Angola é o segundo país com os combustíveis mais baratos em África
Num período de turbulência geopolítica e de volatilidade nos mercados petrolíferos, os países africanos podem beneficiar significativamente ao manter os preços dos combustíveis relativamente baixos.
À medida que os preços globais do petróleo variam devido a conflitos em corredores energéticos estratégicos e à incerteza na oferta, os países que conseguirem estabilizar ou reduzir os custos locais de combustível ganham uma importante margem económica e social.
Uma das consequências mais imediatas da redução dos preços dos combustíveis é a diminuição da pressão inflacionária, uma vez que é um insumo essencial para o transporte, a indústria e a agricultura.
Quando os preços da gasolina e do gasóleo estão baixos, os custos de transporte de bens e serviços mantêm-se mais estáveis, limitando aumentos significativos nos preços dos alimentos e de bens essenciais. Em contextos onde a inflação já reduz o poder de compra das famílias, combustíveis mais baratos ajudam a estabilizar o custo de vida.
Preços baixos da gasolina também aumentam a competitividade das indústrias locais. Empresas de manufactura, transporte e produção agrícola dependem fortemente de energia para operar.
Em muitos países africanos, os custos de transporte representam uma parte significativa das despesas diárias. O combustível acessível reduz esses custos, permitindo que trabalhadores se desloquem com mais facilidade e que as famílias destinem mais rendimento para alimentação, educação e saúde.
Além disso, preços mais baixos aumentam directamente a produção e a rentabilidade em sectores como agricultura, mineração e logística, que dependem de máquinas e veículos movidos a combustível.

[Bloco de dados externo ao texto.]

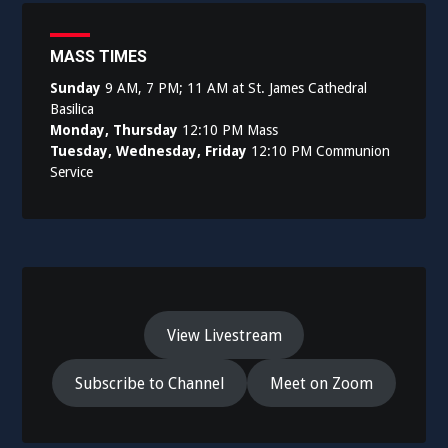
MASS TIMES
Sunday
9 AM, 7 PM; 11 AM at St. James Cathedral
Basilica
Monday, Thursday
12:10 PM Mass
Tuesday, Wednesday, Friday
12:10 PM Communion
Service
View Livestream
Subscribe to Channel
Meet on Zoom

Do ponto de vista geopolítico, manter preços baixos e estáveis pode proteger as economias contra choques externos. Conflitos envolvendo grandes produtores de petróleo com interrupções em rotas de transporte importantes, como actualmente vivemos, provocam frequentemente aumentos bruscos nos preços do crude, tendo este já atingido os 104 USD/barril.
Países que conseguem manter os preços internos relativamente baixos — através de capacidade de refinação local, reservas estratégicas ou uma gestão eficaz da energia — estão mais bem posicionados para proteger as suas populações dessas variações globais.
De acordo com dados da Global Petrol Prices, publicados na ‘Business Insider Africa’, os países com os combustíveis mais baratos em África neste mês de Março são:
1 – Líbia
2 – Angola
3 – Argélia
4 – Egipto
5 – Sudão
6 – Nigéria
7 – Etiópia
8 – Tunísia
9 – Níger
10 – Libéria
Comparando com o mês anterior, quando o preço médio global era de 1,30 dólares por litro (contra 1,35 dólares actualmente), os preços aumentaram no Egipto, Nigéria, Etiópia e Libéria.
Por outro lado, registaram-se ligeiras reduções na Argélia, Tunísia e Níger, apesar da subida do preço médio global. Já os preços mantiveram-se inalterados na Líbia, Sudão e Angola.